Sekarang giliran Kanselir Jerman Olaf Scholz menghadap MBS. Dia dijadwalkan bertemu putra mahkota di Riyadh hari Sabtu (24/9) selama kunjungan dua hari ke Teluk. Uni Emirat Arab (UEA) dan Qatar adalah dua pemberhentian lainnya.
Sementara banyak politisi Jerman dan kelompok hak asasi manusia secara terbuka meminta pemerintah Jerman dan Olaf Scholz tetap menyuarakan catatan hak asasi manusia yang buruk di Arab Saudi, direktur GIGA Institute of Middle East Studies Eckhart Woertz mengatakan prioritas Jerman memang sudah berubah.

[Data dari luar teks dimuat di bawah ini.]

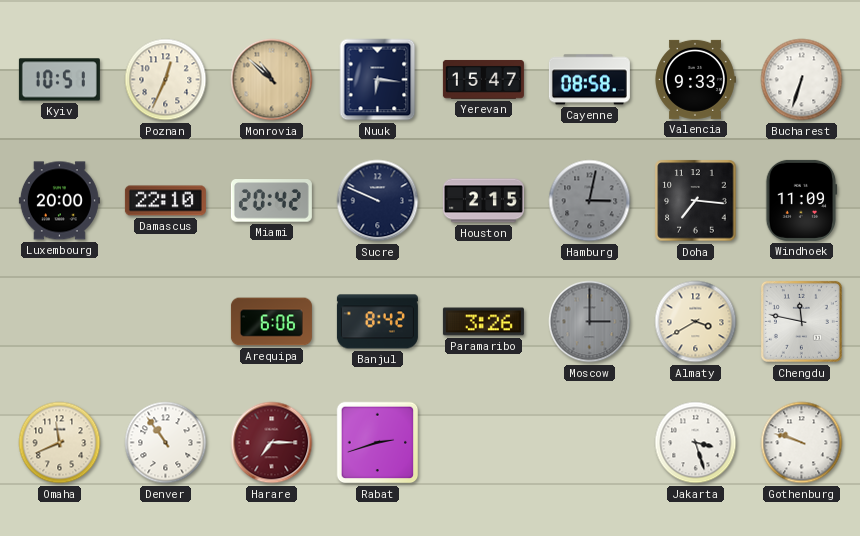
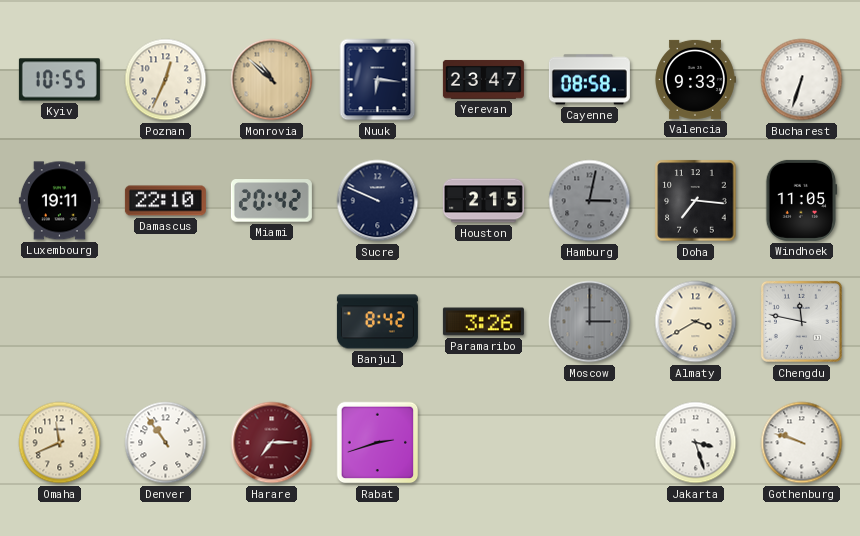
Kyiv: 10:51 -> 10:55
Yerevan: 15:47 -> 23:47
Luxembourg: 20:00 -> 19:11
Windhoek: 11:09 -> 11:05
Arequipa: 6:06 -> none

"Prioritas bergeser" akibat perang di Ukraina
"Tentu saja ada sedikit kecenderungan untuk mengangkat isu hak asasi manusia ketika berhadapan dengan eksportir energi di Kawqasan Teluk saat ini. Tapi prioritas telah bergeser sebagai akibat dari perang Ukraina. Saya tidak pikir mereka akan terlalu tertekan, katakanlah seperti itu," kata Eckhardt Woertz kepada DW.
Iklan
Berlin saat ini memang mengharapkan bisa membuat kesepakatan energi jangka panjang seperti yang sudah ditandatangani dengan Qatar dan Uni Emirat Arab (UEA) untuk menggantikan pasokan dari Rusia. Tetapi belum tentu kesepakatan semacam itu bisa dicapai dengan Arab Saudi.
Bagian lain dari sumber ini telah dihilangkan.